To solve this problem, think of two numbers, x and y, such that

x^{2} = y and

y^{2} = x

This is a pair of equations, which you can solve for x and y. Two easy solutions are

x=0,y=0

and

x=1,y=1,

but we're looking for a solution in which x is not equal to y, so these won't do.

So let's assume neither x nor y is 0 and neither x nor y is 1. Using the substitution method, substitute y^{2} in place of x in the first equation. So we start with:

x^{2} = y, then make the substitution, giving us

y^{4} = y, then divide both sides by y (which isn't zero), giving us

y^{3} = 1

y isn't equal to 1, but there are two other cube roots of 1, and they're both complex numbers.

Let b be one of the cube roots of 1.

b^{6} = (b^{3})^{2} = 1^{2} = 1 (That was pretty obvious)

b^{6} can also be written (b^{2})^{3}, so b^{2} is another cube root of 1.

(You know b^{2} isn't equal to b, because the only solutions of b=b^{2} are 0, and 1, and we already said b isn't 0 or 1.)

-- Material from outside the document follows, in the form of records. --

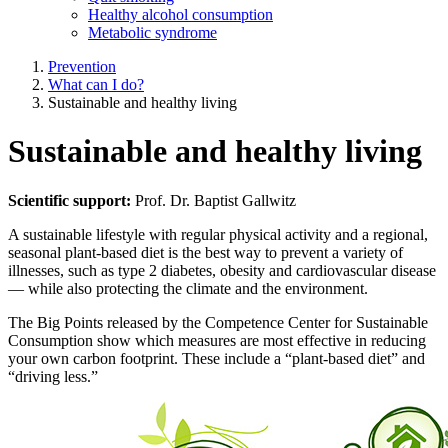
Healthy alcohol consumption
Metabolic syndrome
Prevention
What can I do?
Sustainable and healthy living
Sustainable and healthy living
Scientific support:
Prof. Dr. Baptist Gallwitz
A sustainable lifestyle with regular physical activity and a regional,
seasonal plant-based diet is the best way to prevent a variety of
illnesses, such as type 2 diabetes, obesity and cardiovascular disease
— while also protecting the climate and the environment.
The Big Points released by the Competence Center for Sustainable
Consumption show which measures are most effective in reducing
your own carbon footprint. These include a “plant-based diet” and
“driving less.”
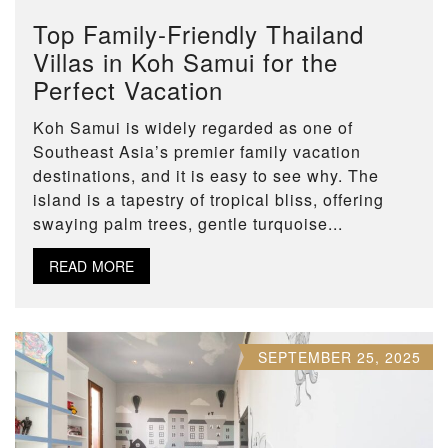
Top Family-Friendly Thailand
Villas in Koh Samui for the
Perfect Vacation
Koh Samui is widely regarded as one of
Southeast Asia’s premier family vacation
destinations, and it is easy to see why. The
island is a tapestry of tropical bliss, offering
swaying palm trees, gentle turquoise...
READ MORE
SEPTEMBER 25, 2025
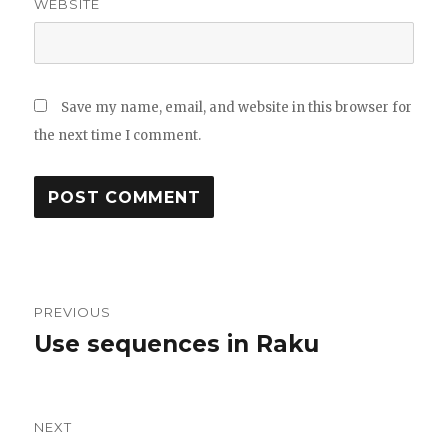
WEBSITE
Save my name, email, and website in this browser for
the next time I comment.
Post
PREVIOUS
navigation
Use sequences in Raku
Previous
post:
NEXT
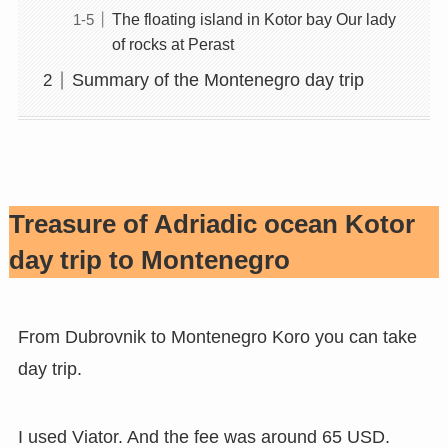
The floating island in Kotor bay Our lady
of rocks at Perast
Summary of the Montenegro day trip
Treasure of Adriadic ocean Kotor
day trip to Montenegro
From Dubrovnik to Montenegro Koro you can take
day trip.
I used Viator. And the fee was around 65 USD.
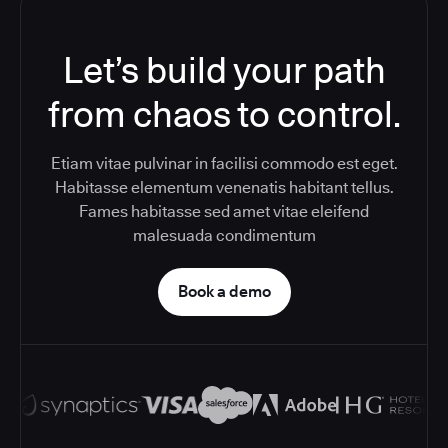
Let’s build your path
from chaos to control.
Etiam vitae pulvinar in facilisi commodo est eget.
Habitasse elementum venenatis habitant tellus.
Fames habitasse sed amet vitae eleifend
malesuada condimentum
Book a demo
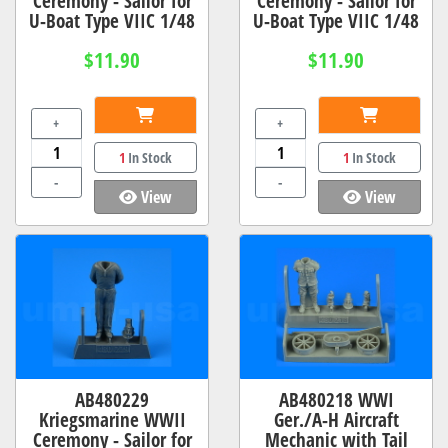
Ceremony - Sailor for
Ceremony - Sailor for
U-Boat Type VIIC 1/48
U-Boat Type VIIC 1/48
$11.90
$11.90
+
+
1
In Stock
1
In Stock
-
-
View
View
AB480229
AB480218 WWI
Kriegsmarine WWII
Ger./A-H Aircraft
Ceremony - Sailor for
Mechanic with Tail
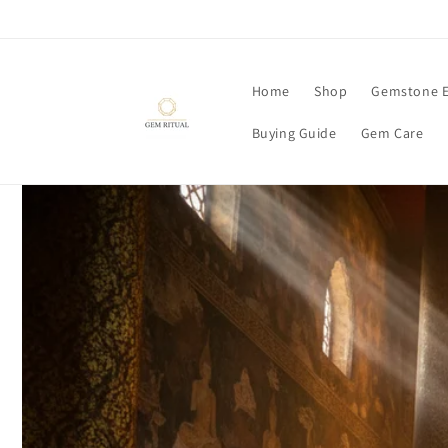
Skip to
content
Home
Shop
Gemstone E
Buying Guide
Gem Care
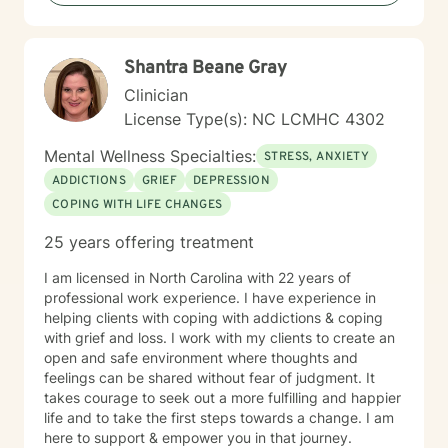
is EMDR Certified and can work with trauma-related
issues.
Shantra Beane Gray
Clinician
License Type(s): NC LCMHC 4302
Mental Wellness Specialties:
STRESS, ANXIETY
ADDICTIONS
GRIEF
DEPRESSION
COPING WITH LIFE CHANGES
25 years offering treatment
I am licensed in North Carolina with 22 years of
professional work experience. I have experience in
helping clients with coping with addictions & coping
with grief and loss. I work with my clients to create an
open and safe environment where thoughts and
feelings can be shared without fear of judgment. It
takes courage to seek out a more fulfilling and happier
life and to take the first steps towards a change. I am
here to support & empower you in that journey.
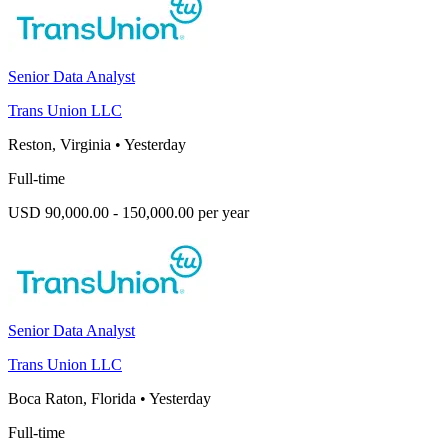
Senior Data Analyst
Trans Union LLC
Reston, Virginia
•
Yesterday
Full-time
USD 90,000.00 - 150,000.00 per year
Senior Data Analyst
Trans Union LLC
Boca Raton, Florida
•
Yesterday
Full-time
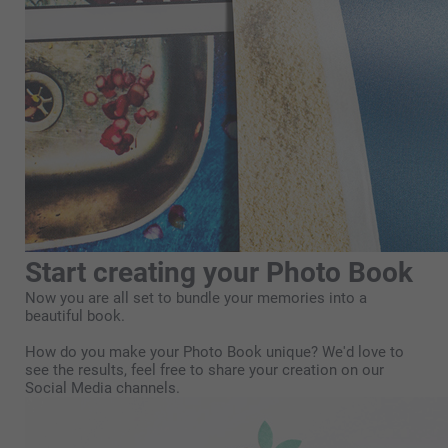
Start creating your Photo Book
Now you are all set to bundle your memories into a
beautiful book.
How do you make your Photo Book unique? We'd love to
see the results, feel free to share your creation on our
Social Media channels.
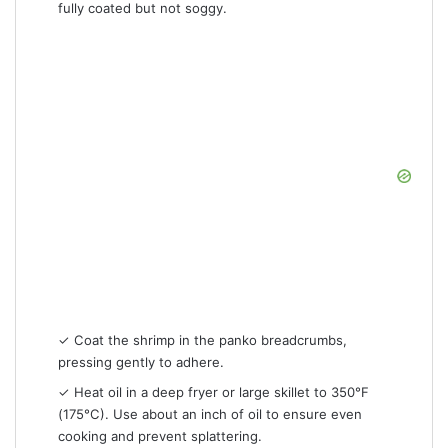
fully coated but not soggy.
✓ Coat the shrimp in the panko breadcrumbs,
pressing gently to adhere.
✓ Heat oil in a deep fryer or large skillet to 350°F
(175°C). Use about an inch of oil to ensure even
cooking and prevent splattering.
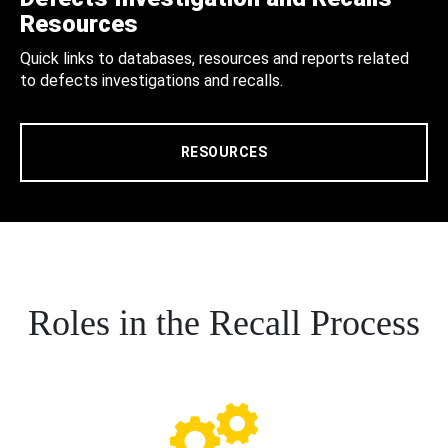
Resources
Quick links to databases, resources and reports related
to defects investigations and recalls.
RESOURCES
Roles in the Recall Process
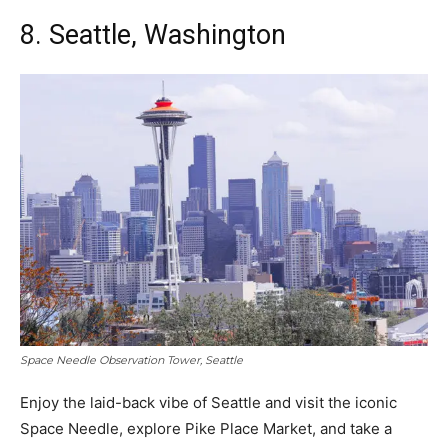
8. Seattle, Washington
Space Needle Observation Tower, Seattle
Enjoy the laid-back vibe of Seattle and visit the iconic
Space Needle, explore Pike Place Market, and take a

(b^{2})^{2} = b^{4} = b(b^{3}) = b

So the square of b is b^{2}, and the square of b^{2} is b. The two numbers, each of which is the square of the other, are the two non-real cube roots of 1. FYI, these numbers are:

-1/2 + (sqrt(3)/2)i and

-1/2 - (sqrt(3)/2)i

If you know how to multiply complex numbers, you can verify that each one of these is the square of the other!